Au bout de quelques jours, nous avons choisi l’un des trois : les Editions de l’Instant. Le livre, Ne quittez pas je vous passe mon répondeur est sorti un ou deux mois plus tard. Et surprise : un matin, je descends à la librairie, et que vois-je : notre livre était en Une d’un quotidien de l’époque, Le Matin de Paris. Peu après, nous avons eu droit à une page entière juste derrière la playmate du mois du magazine Lui.
Pour un bon début, c’était un bon début. Et pourtant, par la suite, il fallu quelque peu galérer durant plusieurs années.
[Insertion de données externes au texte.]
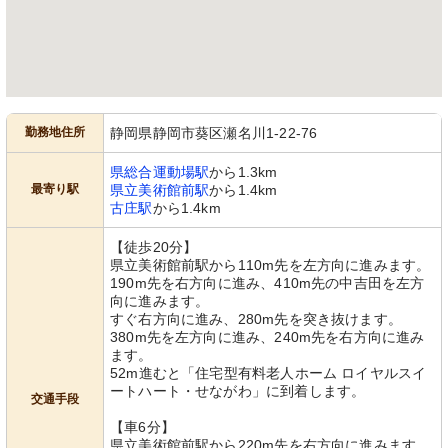
勤務地住所
静岡県静岡市葵区瀬名川1-22-76
県総合運動場駅
から1.3km
最寄り駅
県立美術館前駅
から1.4km
古庄駅
から1.4km
【徒歩20分】
県立美術館前駅から110m先を左方向に進みます。
190m先を右方向に進み、410m先の中吉田を左方
向に進みます。
すぐ右方向に進み、280m先を突き抜けます。
380m先を左方向に進み、240m先を右方向に進み
ます。
52m進むと「住宅型有料老人ホーム ロイヤルスイ
ートハート・せながわ」に到着します。
交通手段
【車6分】
県立美術館前駅から220m先を右方向に進みます。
Pour un roman de science-fiction que j’avais co-écrit, XYZ, il a fallu près de 25 envois à des éditeurs avant d’en trouver un qui veuille le publier, Fleuve Noir. Il est sorti en 1993 mais n’a pas fait de prouesses particulières.

La chance est venue en 1995. J’avais écrit une biographie de Bill Gates. Elle avait été publiée chez Marabout également vers 1993 mais ne s’était pas énormément vendue. Et puis, Bill Gates est devenu l’homme le plus riche du monde. J’ai harcelé Marabout comme j’ai pu et insisté : ‘il faut le ressortir, il faut le ressortir…’. Mais comme Marabout n’en avait pas beaucoup vendu, son directeur qui était à Bruxelles ne voulait plus en entendre parler. Il m’a donc rendu les droits. Le livre a été placé chez Pocket et aussi complété. Et là, succès immédiat ! Dès la première semaine, il entre dans le Top 10 des ventes. Ce livre a été traduit dans plusieurs langues et s’est vendu à environ 200 000 exemplaires dans le monde.
On pourrait croire qu’un succès en entraîne un autre, mais ce n’est toujours aussi facile. En 1997, est sorti Bâtisseurs de rêves, un livre qui dès l’année suivante est devenu La Saga des Jeux Vidéo chez Pocket. Or, à sa sortie, cette histoire des jeux vidéo n’a pas fait de miracles. Il arrive que des livres sortent juste un peu trop tôt. Pour information, La Saga des Jeux Vidéo en est à sa 5ème édition – sortie en janvier 2012 – et la surprise a été de voir que ses ventes se sont accélérées au fil du temps
Ces quelques 25 années en tant qu’auteur m’ont appris énormément de choses sur l’édition et les éditeurs. Ce faisant, j’ai connu 4 types de situation extrêmement pénibles à vivre et que je vais décrire ici.
Mais il y a aussi des éditeurs dont le comportement est plus étrange ou plus inattendu…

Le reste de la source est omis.